Barbara Beard of Rochester has seen a lot of the good that the center does, she said, including providing her family with diapers, clothing and toys. She first took her daughter-in-law to Focus when the girl became pregnant at 16, Beard said. Her daughter also went there for a pregnancy test, she added.
Beard has been so impressed with how caring the volunteers are that she volunteers when she can, helping sort out clothes, she said. She has seen the volunteers search for a stroller if a mother needs one, and they always check for safety on all items and even give out food, she said.
"It is good to have an outlet where you could go and get treated nice," Beard said. "They are a really good place."
The center also seeks to help women who have chosen to have an abortion, Jost said. And volunteer Neyoka Bielaski of Penfield provides personal testimony about the pain of abortion.
"I just wanted to be about the Lord’s business … (because) I know he saved my sorry soul," Bielaski said. "And I wanted to do work worthy of repentance. I can share that with the girls, say how I regret it (abortion). It is not a small thing, not to be taken lightly."
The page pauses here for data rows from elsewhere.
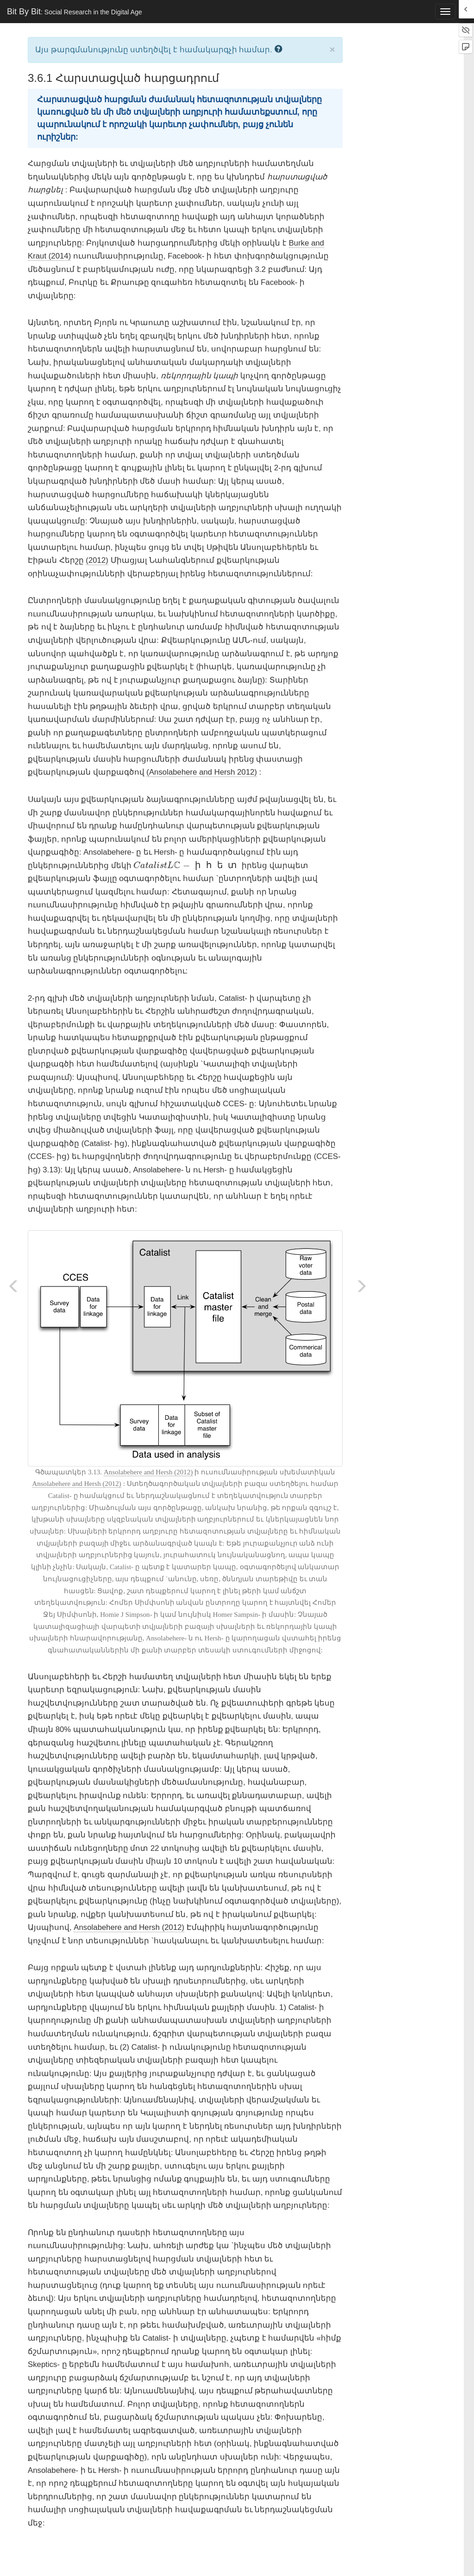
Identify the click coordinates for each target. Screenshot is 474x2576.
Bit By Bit (74, 11)
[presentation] (186, 865)
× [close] (332, 49)
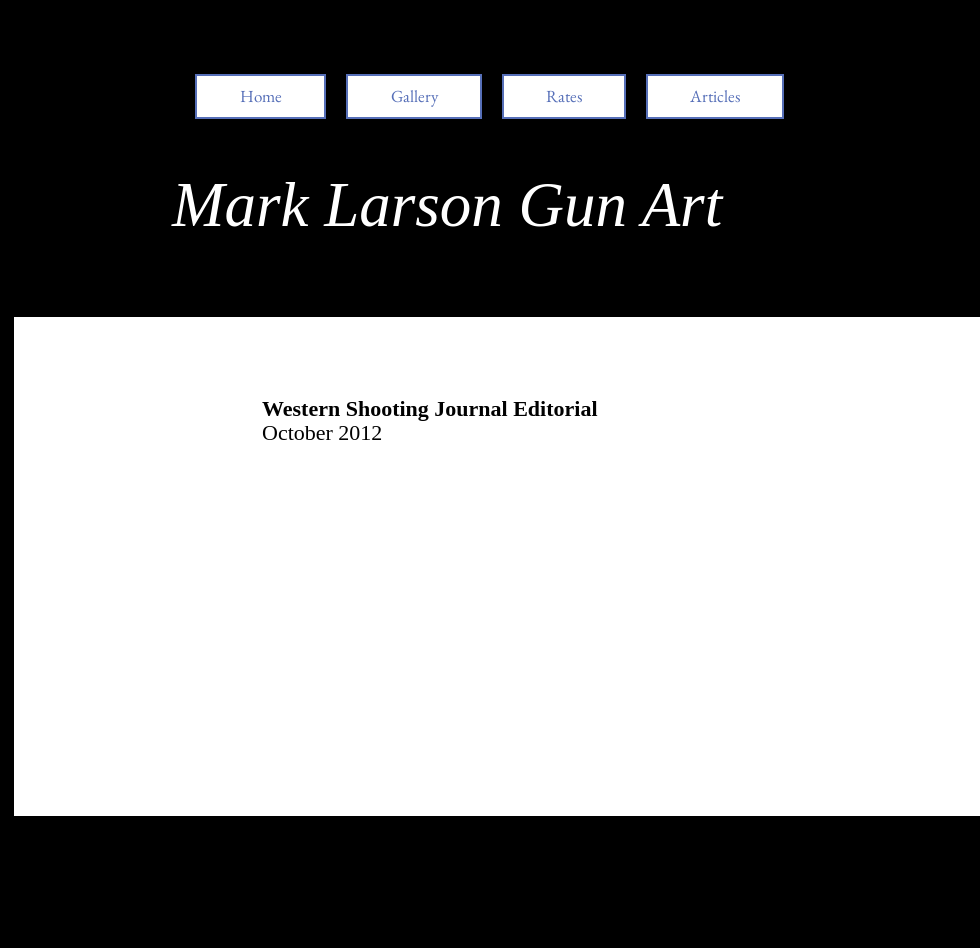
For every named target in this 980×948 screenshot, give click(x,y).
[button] (715, 96)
She learned of the center four years ago from seeing an advertisement seeking volunteers and now is there three times a week sorting donations, doing laundry and whatever else needs to be done. Bielaski said she often will take clothes home to wash.
"There’s a million things need to be done, we need help," she added. "It’s a great place to be. It is such a blessing being here. When we receive donations and the girls are here, you’ve just seen the grace of God walking through that door."